Because for her going-away present, she asked me to make her favorite, Mark Bittman and Jim Lahey's super-simple loaf. She took the whole thing, which I pulled out of the oven last night, along to school wrapped in plastic and shoved into her giant bag along with her books and extra clothes and vampire fangs, which she collects. This, of course, breaks my former lump-of-coal heart in two, yet again.
Five years ago, if you'd told me I'd be baking, I would have . . . I don't know, punched you in the nose? I've always cooked a lot, but baking seemed to symbolize the whole sad Hilary Clinton trap: how can you take yourself seriously if you bake cookies? Well, guess what, I've been baking cookies, too. And I haven't melted into a puddle on the castle floor. And I'm not going to stop, either.
For those of you who have grown a heart, as well, I give you the recipe for this amazing, never-fail loaf, for which you'll need a dutch oven, but that's about it as far as equipment goes.

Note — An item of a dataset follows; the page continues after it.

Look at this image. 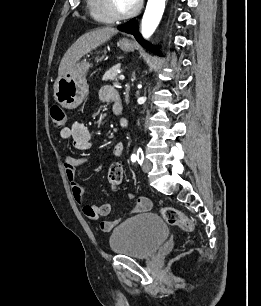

And: no kneading, no proofing, no talking about your dough like it's a person. Just mix it up, let it sit for about 18 hours, then, practically, throw it in the oven. It's great to bake with kids, because it truly does seem like magic. I've changed a few things regarding getting the bread from the counter into the oven, but this recipe is otherwise almost as I found it, in the New York Times.
No Knead Bread, adapted from Mark Bittman and Jim Lahey
- 3 cups all-purpose or bread flour, more for dusting
- ¼ teaspoon instant yeast
- 1¼ teaspoons salt
- water
- In a large bowl stir the flour, yeast and salt together, then add 1 5/8 cups water. Stir this together, too, until it comes together in a shaggy, sticky dough. Cover the bowl with plastic wrap and let the dough rest at least 12 hours, preferably about 18, at warm room temperature, about 70 degrees. I usually put it on the back of the stove.
- Lightly flour a work surface and place dough on it; sprinkle it with a little more flour and fold it over like you are folding a towel, once or twice. Cover loosely with plastic wrap and let rest about 15 minutes.
- Flour your hands, then quickly shape dough into a ball. Place it, seam side down, on a floured sheet of tinfoil; dust with a little more flour, bran or cornmeal. Cover with a cotton towel and let rise for about 2 hours. When it is ready, dough will be more than double in size and will not readily spring back when poked with a finger.
- At least a half-hour before dough is ready, heat oven to 450 degrees. Put a 6- to 8-quart heavy covered pot (cast iron, enamel, Pyrex or ceramic) in oven as it heats. When dough is ready, carefully remove pot from oven. Pick up the tinfoil like a tray, and turn dough over into pot, seam side up. Shake the pan once or twice to more evenly distribute the dough in the pot. Cover with lid and bake 30 minutes, then remove lid and bake another 15 to 30 minutes, until browned. Cool on a rack.
best bread ever and you need it. Try Bittman's whole wheat loaf from Food Matters. It's really, really good. And add pumpkin seeds and winter wheat berries.